Typon – Areal

Ort: Burgdorf
Typologie: überwiegend Wohnutzung mit teilw. Gewerbenutzung im EG
Bauzeit: 2008 – 2014
Status: Realisiert
Bauträgerschaft: Swisscanto/Losinger

 

Die Wohnsiedlung Typon-Areal Burgdorf zeigt exemplarisch, wie an gut erschlossenen Lagen verdichteter Wohnraum angeboten werden kann.
Neben dem Bahnhof Burgdorf gelegen befand sich das Industrieareal der Typon AG. Wegen der strukturellen Wandlung der Firma wurde eine 12’000 m2 grosse Parzelle inmitten der Stadt frei.
Das Gebiet liegt zwei Gehminuten vom Bahnhof entfernt und grenzt an die kleine Emme an. Das Programm sieht die Erstellung von einer Wohnsiedlung mit Gewerberäumen auf Stadtniveau vor.
Der Wohnanteil ist auf das architektonische Maximum zu optimieren. Das Areal soll in dem Gebiet einen neuen Akzent setzen, gleichzeitig soll es sich in die städtebauliche Struktur der Stadt Burgdorf eingliedern.

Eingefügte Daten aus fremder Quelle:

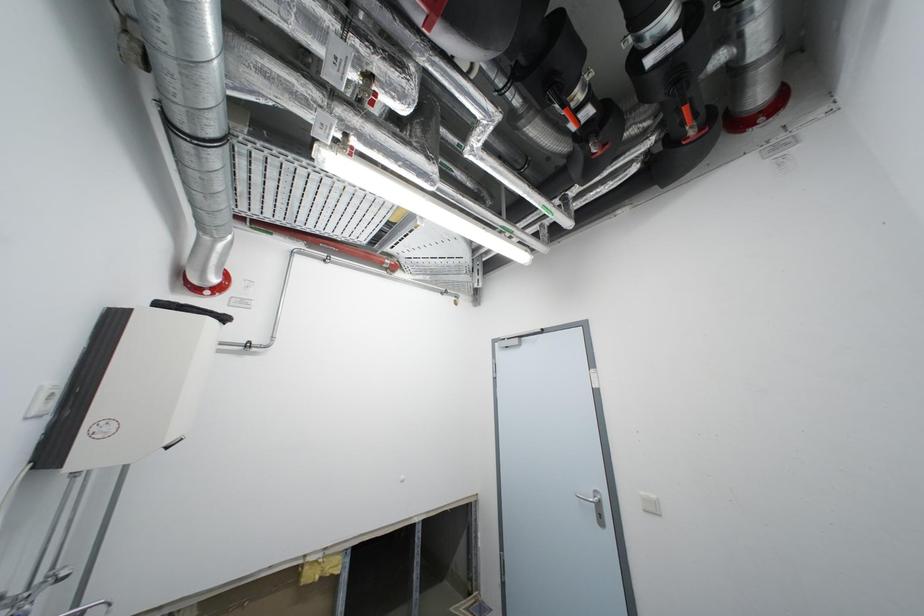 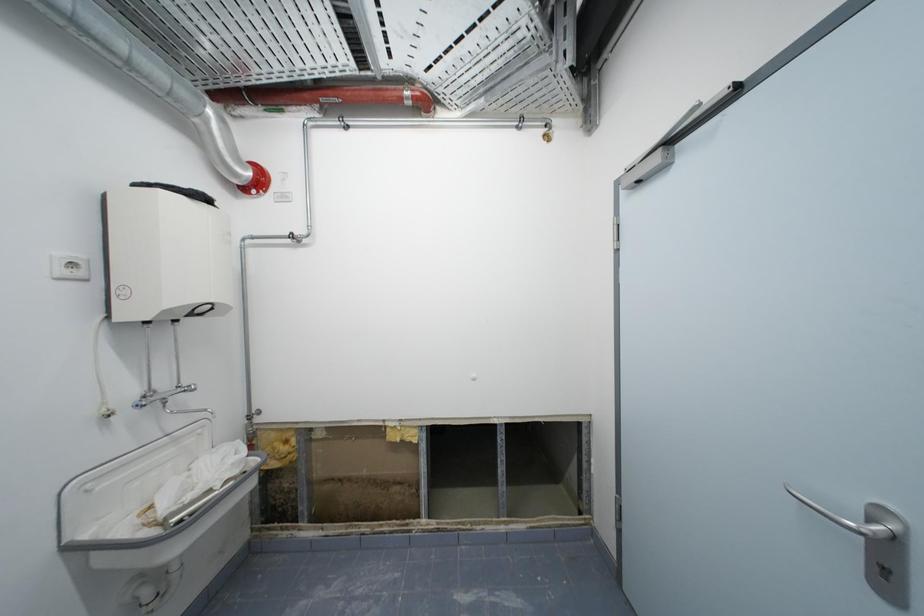 The first image is from the beginning of the video and the second image is from the end. How did the camera likely rotate when shooting the video?

The camera rotated toward left-down. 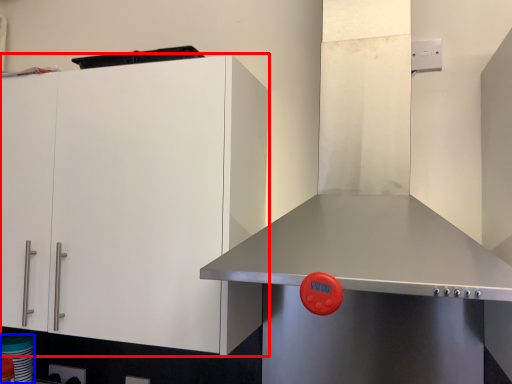 Question: Among these objects, which one is farthest to the camera, cabinetry (highlighted by a red box) or appliance (highlighted by a blue box)?

Choices:
 (A) cabinetry
 (B) appliance

Answer: (B)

Die angrenzenden Wohngebiete gehören ebenso in den Betrachtungsperimeter wie die künftige Anbindung des Areals an den Bahnhof Burgdorf.

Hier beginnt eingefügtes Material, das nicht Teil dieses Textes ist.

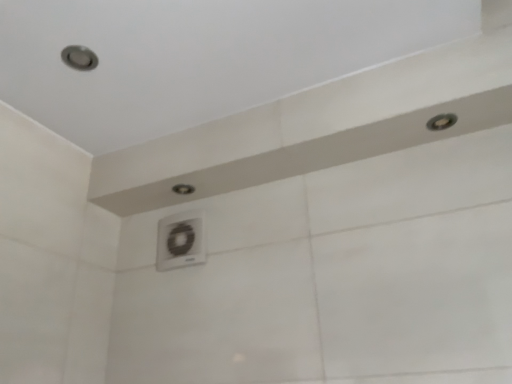 Question: From a real-world perspective, is white plastic air conditioner at center physically located above or below matte white shower at center, positioned as the 1th shower in left-to-right order?

Choices:
 (A) above
 (B) below

Answer: (B)

Question: Is point (181, 228) positioned closer to the camera than point (182, 183)?

Choices:
 (A) farther
 (B) closer

Answer: (A)

Question: Estimate the real-world distances between objects in this image. Which object is closer to the matte white shower at center, the second shower in the front-to-back sequence?

Choices:
 (A) matte silver shower at upper right, the first shower from the front
 (B) white plastic air conditioner at center

Answer: (B)

Question: Which object is the closest to the matte white shower at center, which is the first shower from back to front?

Choices:
 (A) white plastic air conditioner at center
 (B) matte silver shower at upper right, the first shower from the front

Answer: (A) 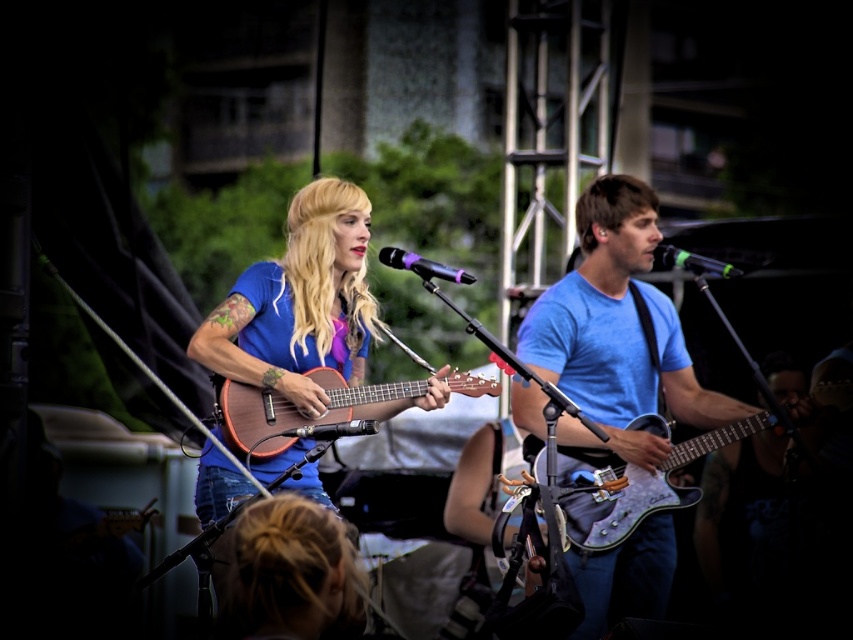 You are a sound engineer adjusting the microphones during the live performance. The purple matte microphone at center and the black metallic microphone at center are both in use. Which microphone is positioned closer to the audience?

The purple matte microphone at center is closer to the viewer than the black metallic microphone at center, so it is positioned closer to the audience.

You are a sound technician adjusting microphones for two performers on stage. The purple matte microphone at center is for the singer on the left and the black metallic microphone at center is for the singer on the right. Which microphone should you raise to ensure both singers have equal microphone heights?

The purple matte microphone at center is shorter than the black metallic microphone at center, so you should raise the purple matte microphone at center to match the height of the black metallic microphone at center.

What is the position of the point labeled as point (294, 410) in relation to the wooden acoustic guitar at center?

The point labeled as point (294, 410) is located on the wooden acoustic guitar at center.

Es sollte eine zeitgemässe Wohnstruktur mit einem marktgerechten Wohnungsmix geschaffen werden. Die Wettbewerbsteilnehmer hatten die Möglichkeit,
sich bei der Festlegung der weiteren Nutzungen am zukünftigen Bedarf der Bewohner Burgdorfs zu orientieren und diesbezüglich Vorstellungen zu entwickeln und umzusetzen.
Es sollte eine möglichst hohe, aber auch städtebaulich verträgliche Ausnützung erreicht werden bei gleichzeitiger Schaffung von Aussenräumen mit hoher Qualität, die von den Bewohnern gerne zum Aufenthalt genutzt werden.
Die Überbauung besteht aus über 130 Wohnungseinheiten mit unterschiedlichen Wohnungsgrössen. Ebenfalls wurde ein festes Verhältnis von Eigentums- und Mietwohnungen vorgeschlagen.
Das Projekt arbeitet sowohl städtebaulich als auch architektonisch stark mit der industriellen Vergangenheit des Areals. Das Bürogebäude im Süden und das Laborgebäude im Norden werden beibehalten.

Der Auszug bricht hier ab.